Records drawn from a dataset
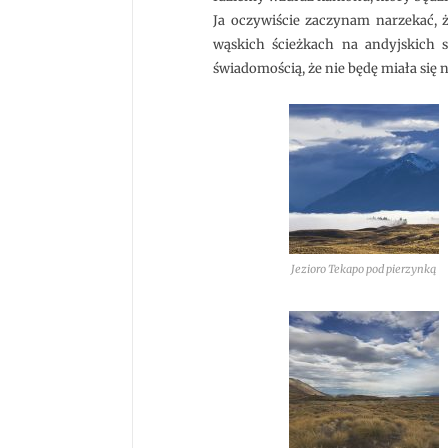
Ja oczywiście zaczynam narzekać, ż
wąskich ścieżkach na andyjskich
świadomością, że nie będę miała się n
Jezioro Tekapo pod pierzynką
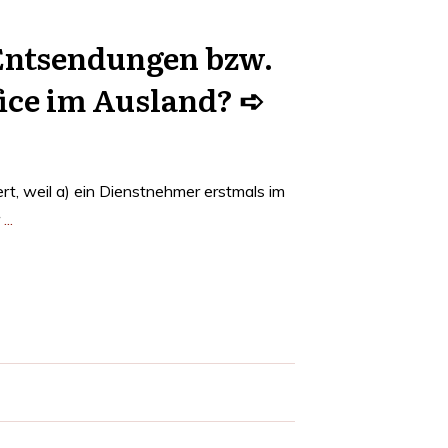
 Entsendungen bzw.
ice im Ausland? ➪
rt, weil a) ein Dienstnehmer erstmals im
r
...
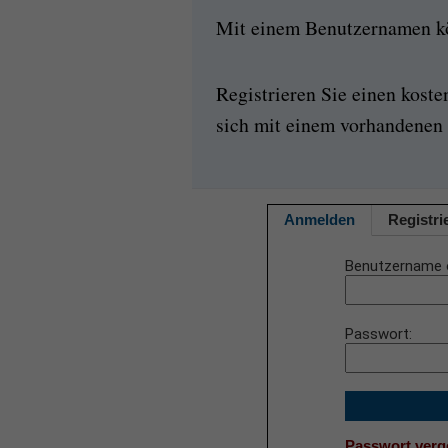
Mit einem Benutzernamen kön
Registrieren Sie einen kost
sich mit einem vorhandenen 
Anmelden
Registri
Benutzername 
Passwort
Passwort ver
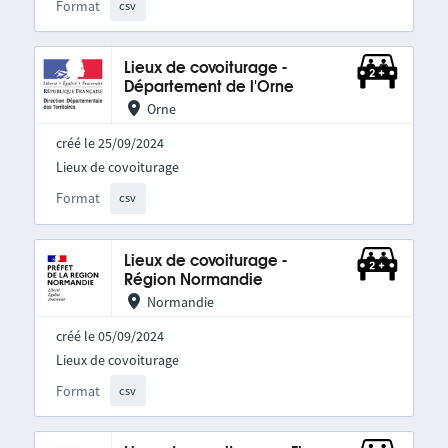
Format
csv
Lieux de covoiturage -
Département de l'Orne
Orne
créé le 25/09/2024
Lieux de covoiturage
Format
csv
Lieux de covoiturage -
Région Normandie
Normandie
créé le 05/09/2024
Lieux de covoiturage
Format
csv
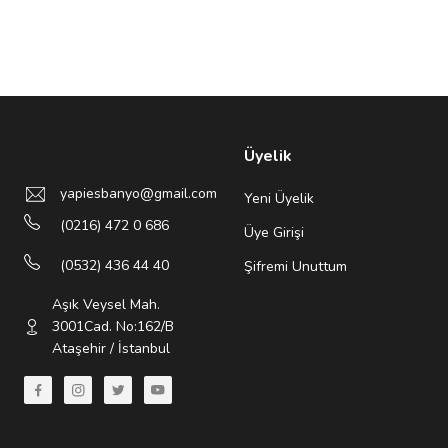
Üyelik
yapiesbanyo@gmail.com
Yeni Üyelik
(0216) 472 0 686
Üye Girişi
(0532) 436 44 40
Şifremi Unuttum
Aşık Veysel Mah.
3001Cad. No:162/B
Ataşehir / İstanbul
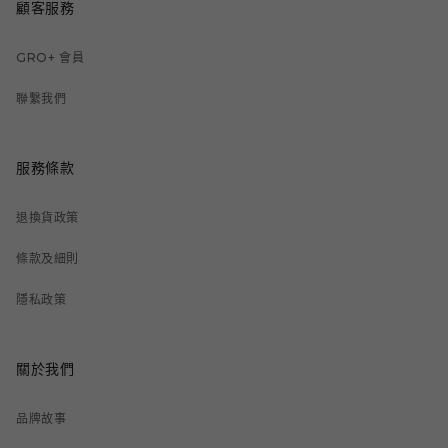
顧客服務
GRO+ 會員
聯繫我們
服務條款
退換貨政策
條款及細則
隱私政策
關於我們
品牌故事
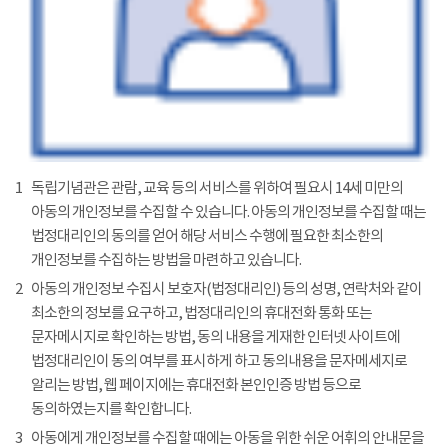
1
독립기념관은 관람, 교육 등의 서비스를 위하여 필요시 14세 미만의
아동의 개인정보를 수집할 수 있습니다. 아동의 개인정보를 수집할 때는
법정대리인의 동의를 얻어 해당 서비스 수행에 필요한 최소한의
개인정보를 수집하는 방법을 마련하고 있습니다.
2
아동의 개인정보 수집시 보호자(법정대리인) 등의 성명, 연락처와 같이
최소한의 정보를 요구하고, 법정대리인의 휴대전화 통화 또는
문자메시지로 확인하는 방법, 동의 내용을 게재한 인터넷 사이트에
법정대리인이 동의 여부를 표시하게 하고 동의내용을 문자메세지로
알리는 방법, 웹 페이지에는 휴대전화 본인인증 방법 등으로
동의하였는지를 확인합니다.
3
아동에게 개인정보를 수집할 때에는 아동을 위한 쉬운 어휘의 안내문을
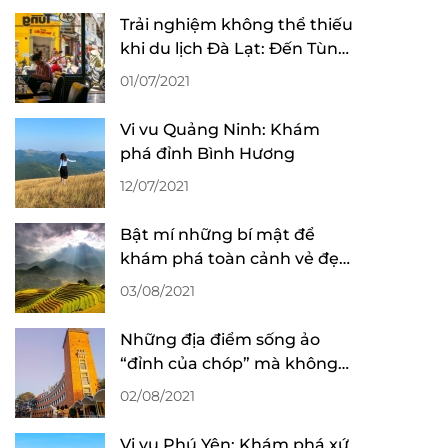
Trải nghiệm không thể thiếu
khi du lịch Đà Lạt: Đến Tùng
“làm” ly cafe!
01/07/2021
Vi vu Quảng Ninh: Khám
phá đỉnh Bình Hương
12/07/2021
Bật mí những bí mật để
khám phá toàn cảnh vẻ đẹp
mùa lúa chín ở Sa Pa
03/08/2021
Những địa điểm sống ảo
“đỉnh của chóp” mà không
mất phí tại Đà Lạt
02/08/2021
Vi vu Phú Yên: Khám phá xứ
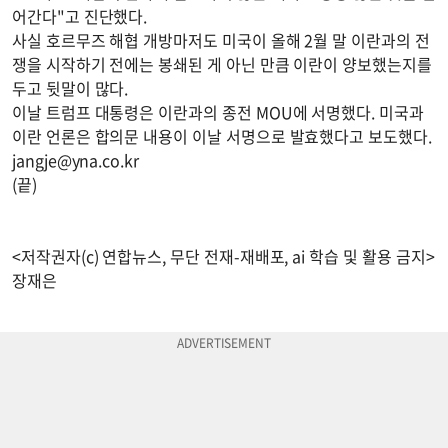
어간다"고 진단했다.
사실 호르무즈 해협 개방마저도 미국이 올해 2월 말 이란과의 전
쟁을 시작하기 전에는 봉쇄된 게 아닌 만큼 이란이 양보했는지를
두고 뒷말이 많다.
이날 트럼프 대통령은 이란과의 종전 MOU에 서명했다. 미국과
이란 언론은 합의문 내용이 이날 서명으로 발효했다고 보도했다.
jangje@yna.co.kr
(끝)
<저작권자(c) 연합뉴스, 무단 전재-재배포, ai 학습 및 활용 금지>
장재은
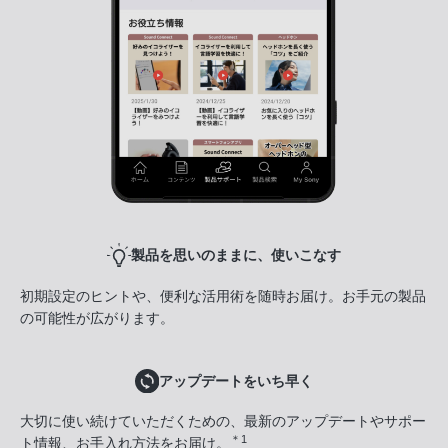
製品を思いのままに、使いこなす
初期設定のヒントや、便利な活用術を随時お届け。お手元の製品
の可能性が広がります。
アップデートをいち早く
大切に使い続けていただくための、最新のアップデートやサポー
＊1
ト情報、お手入れ方法をお届け。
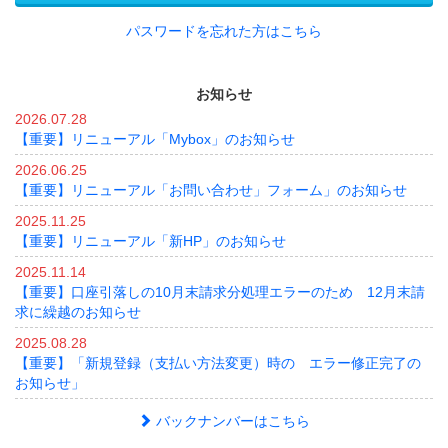
パスワードを忘れた方はこちら
お知らせ
2026.07.28
【重要】リニューアル「Mybox」のお知らせ
2026.06.25
【重要】リニューアル「お問い合わせ」フォーム」のお知らせ
2025.11.25
【重要】リニューアル「新HP」のお知らせ
2025.11.14
【重要】口座引落しの10月末請求分処理エラーのため 12月末請
求に繰越のお知らせ
2025.08.28
【重要】「新規登録（支払い方法変更）時の エラー修正完了の
お知らせ」
バックナンバーはこちら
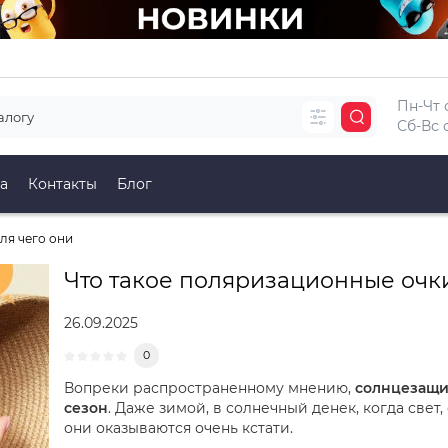
Пн-Чт с
Сб-Вс с
а
Контакты
Блог
ля чего они
Что такое поляризационные очки
26.09.2025
0
Вопреки распространенному мнению,
солнцезащи
сезон
. Даже зимой, в солнечный денек, когда свет,
они оказываются очень кстати.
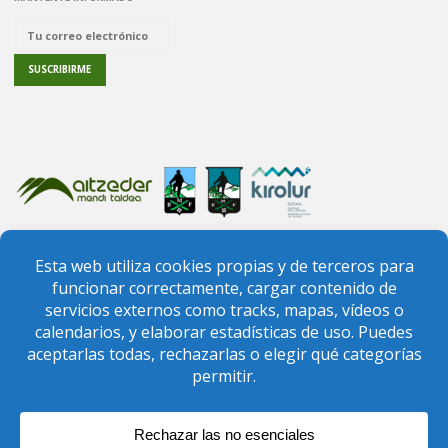
PREGUNTAS FRECUENTES
CONTACTO
FEDERACIÓN VIZCAÍNA DE MONTAÑA
FEDERACIÓN VASCA DE MONTAÑA
El calendario de salidas y las demás actividades del club
El club de montaña Aitzeder Mendi Taldea está inscrito en el Registro de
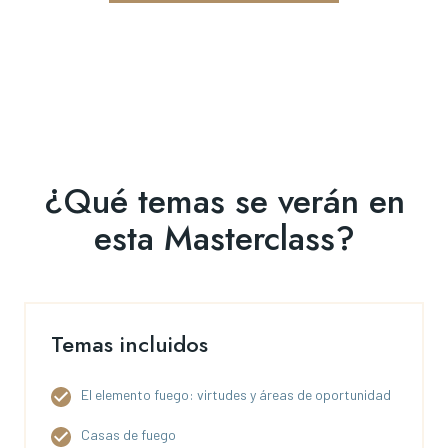
¿Qué temas se verán en
esta Masterclass?
Temas incluidos
El elemento fuego: virtudes y áreas de oportunidad
Casas de fuego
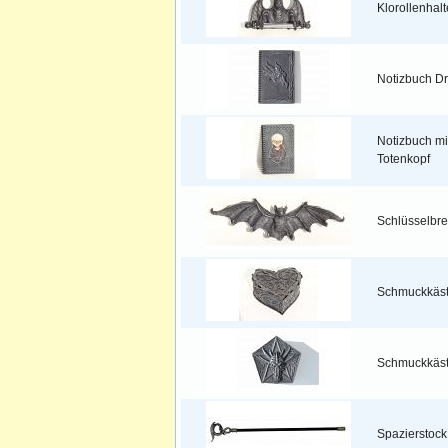
Klorollenhal
Notizbuch D
Notizbuch m
Totenkopf
Schlüsselbre
Schmuckkäst
Schmuckkäs
Spazierstock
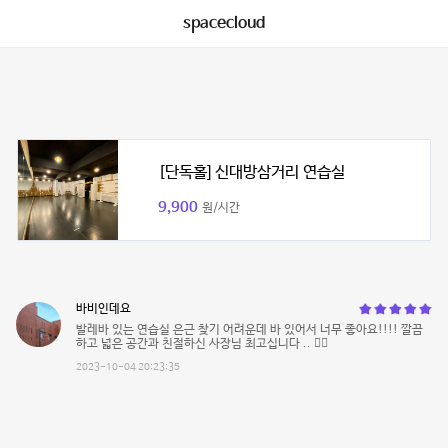
spacecloud
[단독홀] 신대방삼거리 연습실
9,900
원/시간
바비인데요
발레바 있는 연습실 은근 찾기 어려운데 바 있어서 너무 좋아요!!!! 깔끔
하고 넓은 공간과 친절하신 사장님 최고십니다 .. 👍🏻
2023-10-04 20:23:35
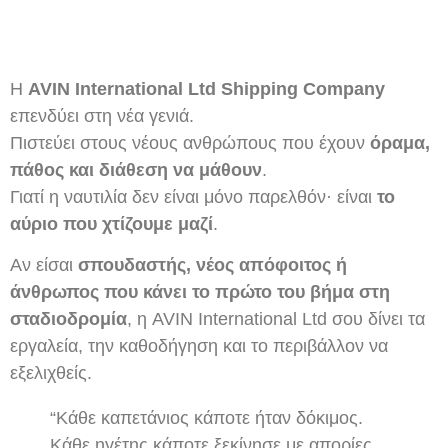
Η
AVIN International Ltd Shipping Company
επενδύει στη νέα γενιά.
Πιστεύει στους νέους ανθρώπους που έχουν
όραμα,
πάθος και διάθεση να μάθουν
.
Γιατί η ναυτιλία δεν είναι μόνο παρελθόν· είναι
το
αύριο που χτίζουμε μαζί
.
Αν είσαι
σπουδαστής, νέος απόφοιτος ή
άνθρωπος που κάνει το πρώτο του βήμα στη
σταδιοδρομία
, η AVIN International Ltd σου δίνει τα
εργαλεία, την καθοδήγηση και το περιβάλλον να
εξελιχθείς.
“Κάθε καπετάνιος κάποτε ήταν δόκιμος.
Κάθε ηγέτης κάποτε ξεκίνησε με απορίες.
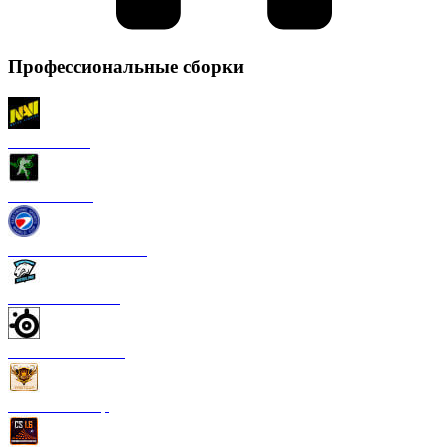
Профессиональные сборки
CS 1.6 NaVi
CS 1.6 Razer
CS 1.6 ESWC Gaming
CS 1.6 Virtus Pro
CS 1.6 SteelSeries
CS 1.6 FastCup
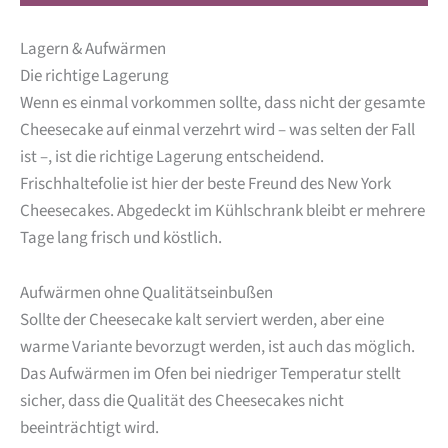
Lagern & Aufwärmen
Die richtige Lagerung
Wenn es einmal vorkommen sollte, dass nicht der gesamte
Cheesecake auf einmal verzehrt wird – was selten der Fall
ist –, ist die richtige Lagerung entscheidend.
Frischhaltefolie ist hier der beste Freund des New York
Cheesecakes. Abgedeckt im Kühlschrank bleibt er mehrere
Tage lang frisch und köstlich.
Aufwärmen ohne Qualitätseinbußen
Sollte der Cheesecake kalt serviert werden, aber eine
warme Variante bevorzugt werden, ist auch das möglich.
Das Aufwärmen im Ofen bei niedriger Temperatur stellt
sicher, dass die Qualität des Cheesecakes nicht
beeinträchtigt wird.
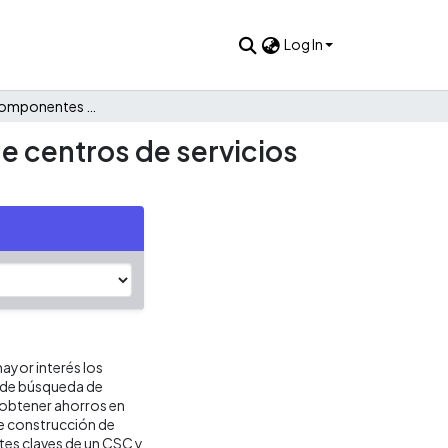
Log In
Análisis de los componentes claves para la construcción de centros de servicios compartidos
e centros de servicios
ayor interés los
 de búsqueda de
 obtener ahorros en
e construcción de
tes claves de un CSC y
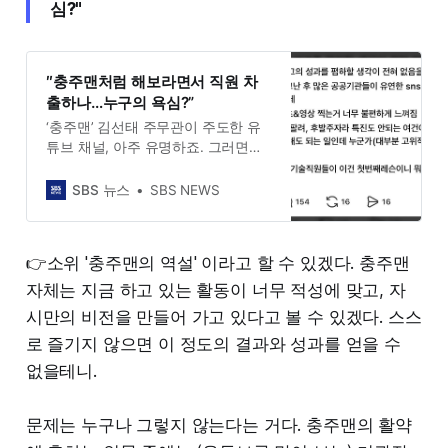
심?"
″충주맨처럼 해보라면서 직원 차
출하나…누구의 욕심?”
‘충주맨’ 김선태 주무관이 주도한 유
튜브 채널, 아주 유명하죠. 그러면서
다른 지자체 공공기관들도 SNS 채널
활성화에 적극 나서고 있습니다. 그
SBS 뉴스
SBS NEWS
런데 다만 이런 현상을 모두가 긍정
적으로 보는 것 같지만은 않습니다.
👉소위 '충주맨의 역설' 이라고 할 수 있겠다. 충주맨
자체는 지금 하고 있는 활동이 너무 적성에 맞고, 자
시만의 비전을 만들어 가고 있다고 볼 수 있겠다. 스스
로 즐기지 않으면 이 정도의 결과와 성과를 얻을 수
없을테니.
문제는 누구나 그렇지 않는다는 거다. 충주맨의 활약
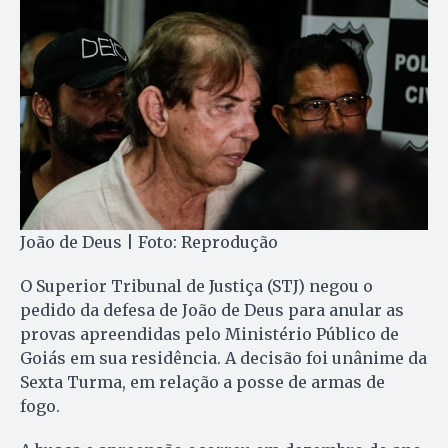
João de Deus | Foto: Reprodução
O Superior Tribunal de Justiça (STJ) negou o
pedido da defesa de João de Deus para anular as
provas apreendidas pelo Ministério Público de
Goiás em sua residência. A decisão foi unânime da
Sexta Turma, em relação a posse de armas de
fogo.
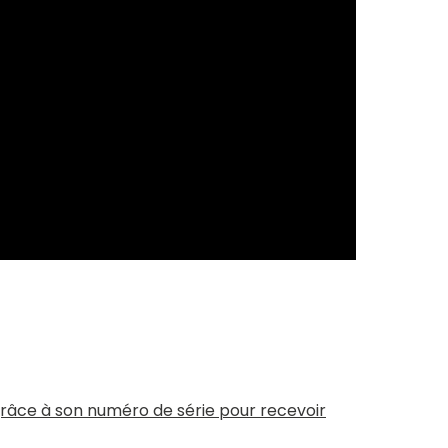
) grâce à son numéro de série pour recevoir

§ **TASK GOAL**: Return each record above as it stands. Pictures stay out.

§ **WRITTEN REPLY**:
Ja oczywiście zaczynam narzekać, ż
wąskich ścieżkach na andyjskich
świadomością, że nie będę miała się n
Jezioro Tekapo pod pierzynką
 Entsendungen bzw.
ice im Ausland? ➪
rt, weil a) ein Dienstnehmer erstmals im
r
...
Mit einem Benutzernamen kön
Registrieren Sie einen kost
sich mit einem vorhandenen 
Anmelden
Registri
Benutzername 
Passwort
Passwort ver
Format
csv
Lieux de covoiturage -
Département de l'Orne
Orne
créé le 25/09/2024
Lieux de covoiturage
Format
csv
Lieux de covoiturage -
Région Normandie
Normandie
créé le 05/09/2024
Lieux de covoiturage
Format
csv
Üyelik
yapiesbanyo@gmail.com
Yeni Üyelik
(0216) 472 0 686
Üye Girişi
(0532) 436 44 40
Şifremi Unuttum
Aşık Veysel Mah.
3001Cad. No:162/B
Ataşehir / İstanbul
顧客服務
GRO+ 會員
聯繫我們
服務條款
退換貨政策
條款及細則
隱私政策
關於我們
品牌故事
1
독립기념관은 관람, 교육 등의 서비스를 위하여 필요시 14세 미만의
아동의 개인정보를 수집할 수 있습니다. 아동의 개인정보를 수집할 때는
법정대리인의 동의를 얻어 해당 서비스 수행에 필요한 최소한의
개인정보를 수집하는 방법을 마련하고 있습니다.
2
아동의 개인정보 수집시 보호자(법정대리인) 등의 성명, 연락처와 같이
최소한의 정보를 요구하고, 법정대리인의 휴대전화 통화 또는
문자메시지로 확인하는 방법, 동의 내용을 게재한 인터넷 사이트에
법정대리인이 동의 여부를 표시하게 하고 동의내용을 문자메세지로
알리는 방법, 웹 페이지에는 휴대전화 본인인증 방법 등으로
동의하였는지를 확인합니다.
3
아동에게 개인정보를 수집할 때에는 아동을 위한 쉬운 어휘의 안내문을
Trải nghiệm không thể thiếu
khi du lịch Đà Lạt: Đến Tùng
“làm” ly cafe!
01/07/2021
Vi vu Quảng Ninh: Khám
phá đỉnh Bình Hương
12/07/2021
Bật mí những bí mật để
khám phá toàn cảnh vẻ đẹp
mùa lúa chín ở Sa Pa
03/08/2021
Những địa điểm sống ảo
“đỉnh của chóp” mà không
mất phí tại Đà Lạt
02/08/2021
Vi vu Phú Yên: Khám phá xứ
어간다"고 진단했다.
사실 호르무즈 해협 개방마저도 미국이 올해 2월 말 이란과의 전
쟁을 시작하기 전에는 봉쇄된 게 아닌 만큼 이란이 양보했는지를
두고 뒷말이 많다.
이날 트럼프 대통령은 이란과의 종전 MOU에 서명했다. 미국과
이란 언론은 합의문 내용이 이날 서명으로 발효했다고 보도했다.
jangje@yna.co.kr
(끝)
<저작권자(c) 연합뉴스, 무단 전재-재배포, ai 학습 및 활용 금지>
장재은
製品を思いのままに、使いこなす
初期設定のヒントや、便利な活用術を随時お届け。お手元の製品
の可能性が広がります。
アップデートをいち早く
大切に使い続けていただくための、最新のアップデートやサポー
＊1
ト情報、お手入れ方法をお届け。
パスワードを忘れた方はこちら
お知らせ
2026.07.28
【重要】リニューアル「Mybox」のお知らせ
2026.06.25
【重要】リニューアル「お問い合わせ」フォーム」のお知らせ
2025.11.25
【重要】リニューアル「新HP」のお知らせ
2025.11.14
【重要】口座引落しの10月末請求分処理エラーのため 12月末請
求に繰越のお知らせ
2025.08.28
【重要】「新規登録（支払い方法変更）時の エラー修正完了の
お知らせ」
バックナンバーはこちら
Пн-Чт с
Сб-Вс с
а
Контакты
Блог
ля чего они
Что такое поляризационные очки
26.09.2025
0
Вопреки распространенному мнению,
солнцезащи
сезон
. Даже зимой, в солнечный денек, когда свет,
они оказываются очень кстати.
PREGUNTAS FRECUENTES
CONTACTO
FEDERACIÓN VIZCAÍNA DE MONTAÑA
FEDERACIÓN VASCA DE MONTAÑA
El calendario de salidas y las demás actividades del club
El club de montaña Aitzeder Mendi Taldea está inscrito en el Registro de
¿Qué temas se verán en
esta Masterclass?
Temas incluidos
El elemento fuego: virtudes y áreas de oportunidad
Casas de fuego
Klorollenhal
Notizbuch D
Notizbuch m
Totenkopf
Schlüsselbre
Schmuckkäst
Schmuckkäs
Spazierstock
spacecloud
[단독홀] 신대방삼거리 연습실
9,900
원/시간
바비인데요
발레바 있는 연습실 은근 찾기 어려운데 바 있어서 너무 좋아요!!!! 깔끔
하고 넓은 공간과 친절하신 사장님 최고십니다 .. 👍🏻
2023-10-04 20:23:35
Η
AVIN International Ltd Shipping Company
επενδύει στη νέα γενιά.
Πιστεύει στους νέους ανθρώπους που έχουν
όραμα,
πάθος και διάθεση να μάθουν
.
Γιατί η ναυτιλία δεν είναι μόνο παρελθόν· είναι
το
αύριο που χτίζουμε μαζί
.
Αν είσαι
σπουδαστής, νέος απόφοιτος ή
άνθρωπος που κάνει το πρώτο του βήμα στη
σταδιοδρομία
, η AVIN International Ltd σου δίνει τα
εργαλεία, την καθοδήγηση και το περιβάλλον να
εξελιχθείς.
“Κάθε καπετάνιος κάποτε ήταν δόκιμος.
Κάθε ηγέτης κάποτε ξεκίνησε με απορίες.
Профессиональные сборки
CS 1.6 NaVi
CS 1.6 Razer
CS 1.6 ESWC Gaming
CS 1.6 Virtus Pro
CS 1.6 SteelSeries
CS 1.6 FastCup
Lagern & Aufwärmen
Die richtige Lagerung
Wenn es einmal vorkommen sollte, dass nicht der gesamte
Cheesecake auf einmal verzehrt wird – was selten der Fall
ist –, ist die richtige Lagerung entscheidend.
Frischhaltefolie ist hier der beste Freund des New York
Cheesecakes. Abgedeckt im Kühlschrank bleibt er mehrere
Tage lang frisch und köstlich.
Aufwärmen ohne Qualitätseinbußen
Sollte der Cheesecake kalt serviert werden, aber eine
warme Variante bevorzugt werden, ist auch das möglich.
Das Aufwärmen im Ofen bei niedriger Temperatur stellt
sicher, dass die Qualität des Cheesecakes nicht
beeinträchtigt wird.
Log In
Análisis de los componentes claves para la construcción de centros de servicios compartidos
e centros de servicios
ayor interés los
 de búsqueda de
 obtener ahorros en
e construcción de
tes claves de un CSC y
심?"
″충주맨처럼 해보라면서 직원 차
출하나…누구의 욕심?”
‘충주맨’ 김선태 주무관이 주도한 유
튜브 채널, 아주 유명하죠. 그러면서
다른 지자체 공공기관들도 SNS 채널
활성화에 적극 나서고 있습니다. 그
SBS 뉴스
SBS NEWS
런데 다만 이런 현상을 모두가 긍정
적으로 보는 것 같지만은 않습니다.
👉소위 '충주맨의 역설' 이라고 할 수 있겠다. 충주맨
자체는 지금 하고 있는 활동이 너무 적성에 맞고, 자
시만의 비전을 만들어 가고 있다고 볼 수 있겠다. 스스
로 즐기지 않으면 이 정도의 결과와 성과를 얻을 수
없을테니.
문제는 누구나 그렇지 않는다는 거다. 충주맨의 활약
João de Deus | Foto: Reprodução
O Superior Tribunal de Justiça (STJ) negou o
pedido da defesa de João de Deus para anular as
provas apreendidas pelo Ministério Público de
Goiás em sua residência. A decisão foi unânime da
Sexta Turma, em relação a posse de armas de
fogo.
) grâce à son numéro de série pour recevoir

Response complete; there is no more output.